» **PROBLEM DETAILS**
What is needed is every line of the material that contains "sobre".

Start of ENTRIES SUPPLIED

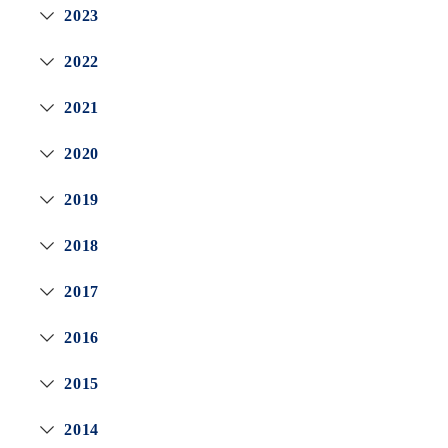
2023
2022
2021
2020
2019
2018
2017
2016
2015
2014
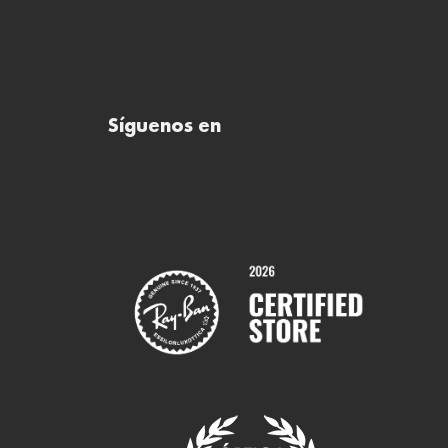
Síguenos en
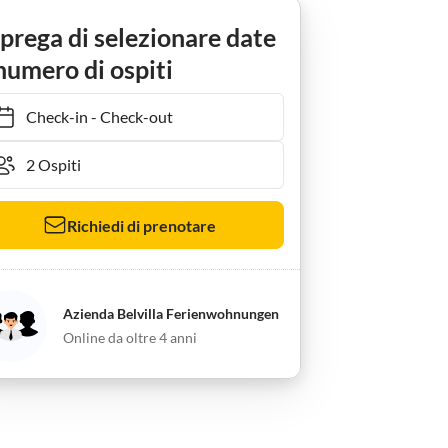
Apartment Appartamento a Zsira vicino alle terme
 prega di selezionare date
numero di ospiti
Check-in
-
Check-out
Richiedi di prenotare
Azienda Belvilla Ferienwohnungen
Online da oltre 4 anni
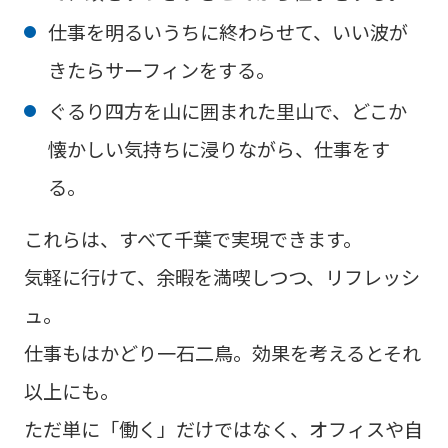
仕事を明るいうちに終わらせて、いい波が
きたらサーフィンをする。
ぐるり四方を山に囲まれた里山で、どこか
懐かしい気持ちに浸りながら、仕事をす
る。
これらは、すべて千葉で実現できます。
気軽に行けて、余暇を満喫しつつ、リフレッシ
ュ。
仕事もはかどり一石二鳥。効果を考えるとそれ
以上にも。
ただ単に「働く」だけではなく、オフィスや自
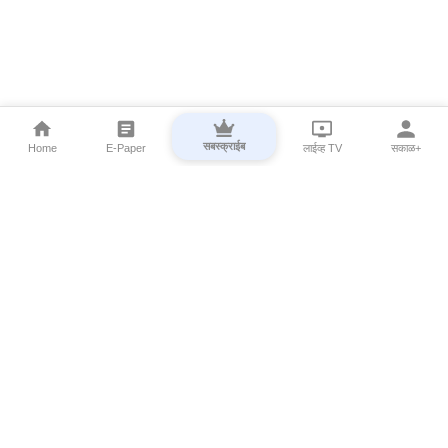
सबस्क्राईब
Home
E-Paper
लाईव्ह TV
सकाळ+
⌄
Marathi News
⌄
About Esakal
⌄
Digital Products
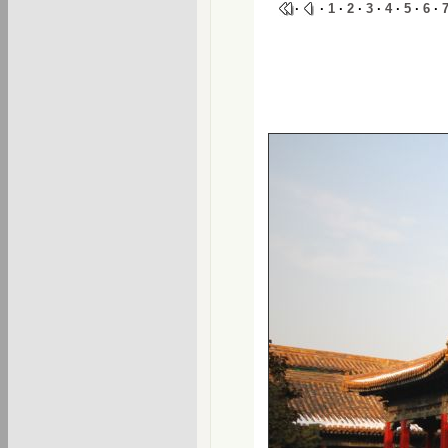
·
·
1
·
2
·
3
·
4
·
5
·
6
·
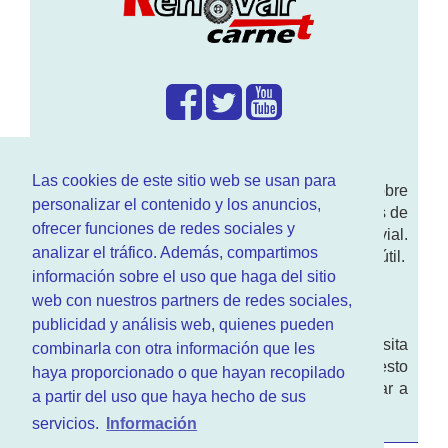
¿Que hacemos?
Las cookies de este sitio web se usan para
En
www.RenovarCarnet.com
Te contamos sobre
personalizar el contenido y los anuncios,
la
renovación del permiso
de conducir, noticias de
ofrecer funciones de redes sociales y
actualidad motor y sobre todo seguridad vial.
analizar el tráfico. Además, compartimos
Ademas tenemos todo tipo de información DGT útil.
información sobre el uso que haga del sitio
¿Quienes somos?
web con nuestros partners de redes sociales,
publicidad y análisis web, quienes pueden
Quieres saber quien mantiene la pagina, visita
combinarla con otra información que les
nuestra
sección de contacto
. Aquí tienes nuesto
haya proporcionado o que hayan recopilado
aviso legal
. Basicamente no queremos engañar a
a partir del uso que haya hecho de sus
nadie.
servicios.
Información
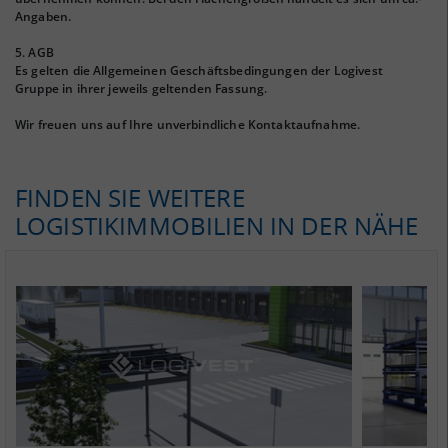
Angaben.
5. AGB
Es gelten die Allgemeinen Geschäftsbedingungen der Logivest
Gruppe in ihrer jeweils geltenden Fassung.
Wir freuen uns auf Ihre unverbindliche Kontaktaufnahme.
FINDEN SIE WEITERE
LOGISTIKIMMOBILIEN IN DER NÄHE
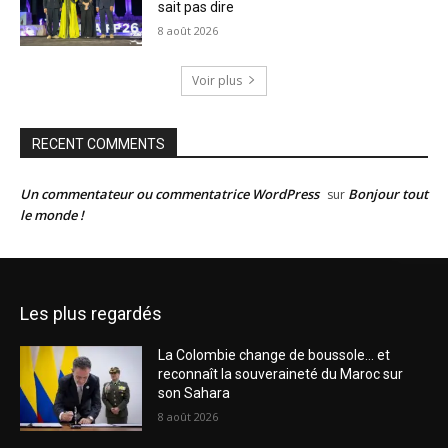
sait pas dire
8 août 2026
Voir plus
RECENT COMMENTS
Un commentateur ou commentatrice WordPress
Bonjour tout
sur
le monde !
Les plus regardés
La Colombie change de boussole… et
reconnaît la souveraineté du Maroc sur
son Sahara
8 août 2026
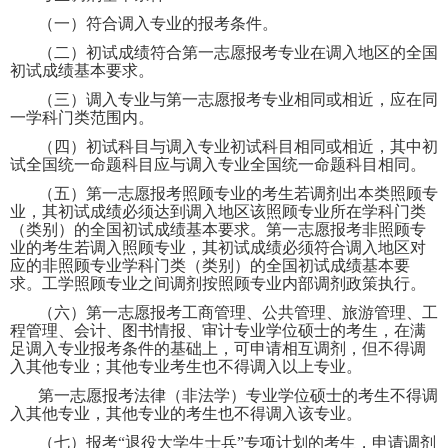
（一）符合调入专业的报考条件。
（二）初试成绩符合第一志愿报考专业在调入地区的全国
初试成绩基本要求。
（三）调入专业与第一志愿报考专业相同或相近，应在同
一学科门类范围内。
（四）初试科目与调入专业初试科目相同或相近，其中初
试全国统一命题科目应与调入专业全国统一命题科目相同。
（五）第一志愿报考照顾专业的考生若调剂出本类照顾专
业，其初试成绩必须达到调入地区该照顾专业所在学科门类
（类别）的全国初试成绩基本要求。第一志愿报考非照顾专
业的考生若调入照顾专业，其初试成绩必须符合调入地区对
应的非照顾专业学科门类（类别）的全国初试成绩基本要
求。工学照顾专业之间调剂按照顾专业内部调剂政策执行。
（六）第一志愿报考工商管理、公共管理、旅游管理、工
程管理、会计、图书情报、审计专业学位硕士的考生，在满
足调入专业报考条件的基础上，可申请相互调剂，但不得调
入其他专业；其他专业考生也不得调入以上专业。
第一志愿报考法律（非法学）专业学位硕士的考生不得调
入其他专业，其他专业的考生也不得调入该专业。
（七）报考“退役大学生士兵”专项计划的考生，申请调剂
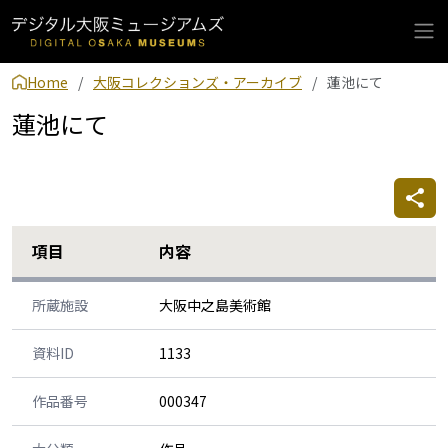
Home
大阪コレクションズ・アーカイブ
蓮池にて
蓮池にて
項目
内容
所蔵施設
大阪中之島美術館
資料ID
1133
作品番号
000347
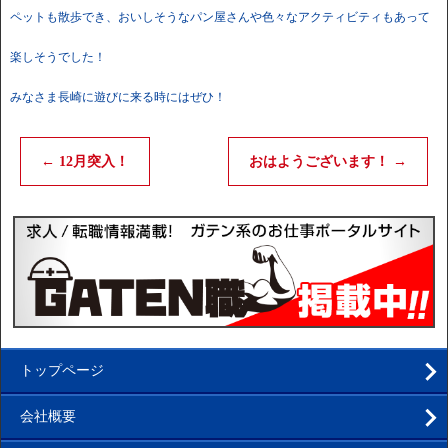
ペットも散歩でき、おいしそうなパン屋さんや色々なアクティビティもあって
楽しそうでした！
みなさま長崎に遊びに来る時にはぜひ！
←
12月突入！
おはようございます！
→
トップページ
会社概要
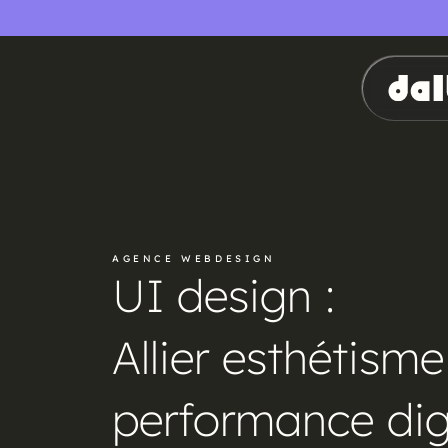
AGENCE WEBDESIGN
UI design :
Allier esthétisme
performance dig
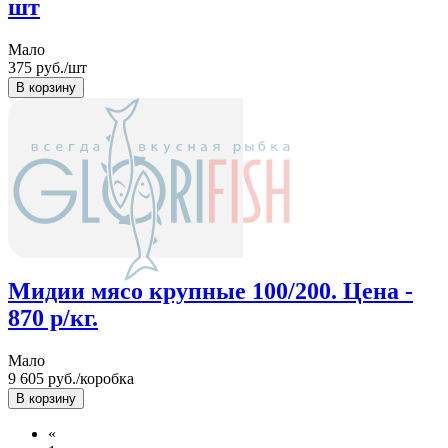
шт
Мало
375
руб./шт
Мидии мясо крупные 100/200. Цена -
870 р/кг.
Мало
9 605
руб./коробка
«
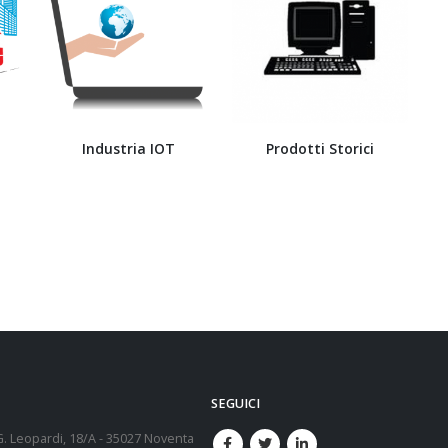
Industria IOT
Prodotti Storici
SEGUICI
G. Leopardi, 18/A - 35027 Noventa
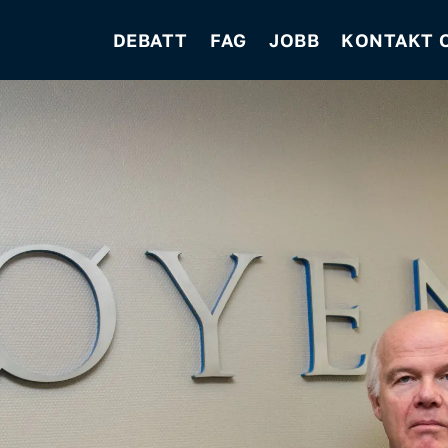
DEBATT
FAG
JOBB
KONTAKT 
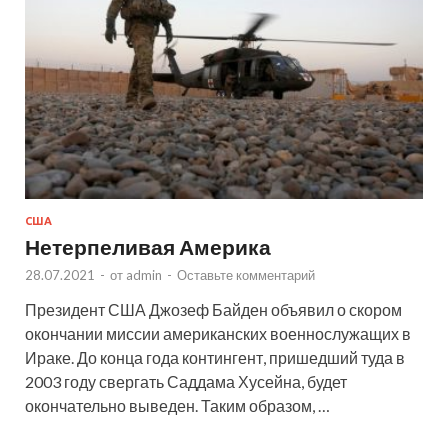
США
Нетерпеливая Америка
28.07.2021
-
от
admin
-
Оставьте комментарий
Президент США Джозеф Байден объявил о скором
окончании миссии американских военнослужащих в
Ираке. До конца года контингент, пришедший туда в
2003 году свергать Саддама Хусейна, будет
окончательно выведен. Таким образом, …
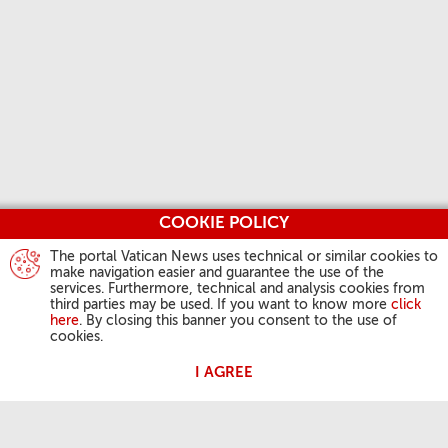
COOKIE POLICY
The portal Vatican News uses technical or similar cookies to
make navigation easier and guarantee the use of the
services. Furthermore, technical and analysis cookies from
third parties may be used. If you want to know more
click
here
. By closing this banner you consent to the use of
cookies.
I AGREE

End of ENTRIES SUPPLIED

» **COMPLETED EXERCISE**
Te contamos sobre
actualidad motor y sobre todo seguridad vial.
información sobre el uso que haga del sitio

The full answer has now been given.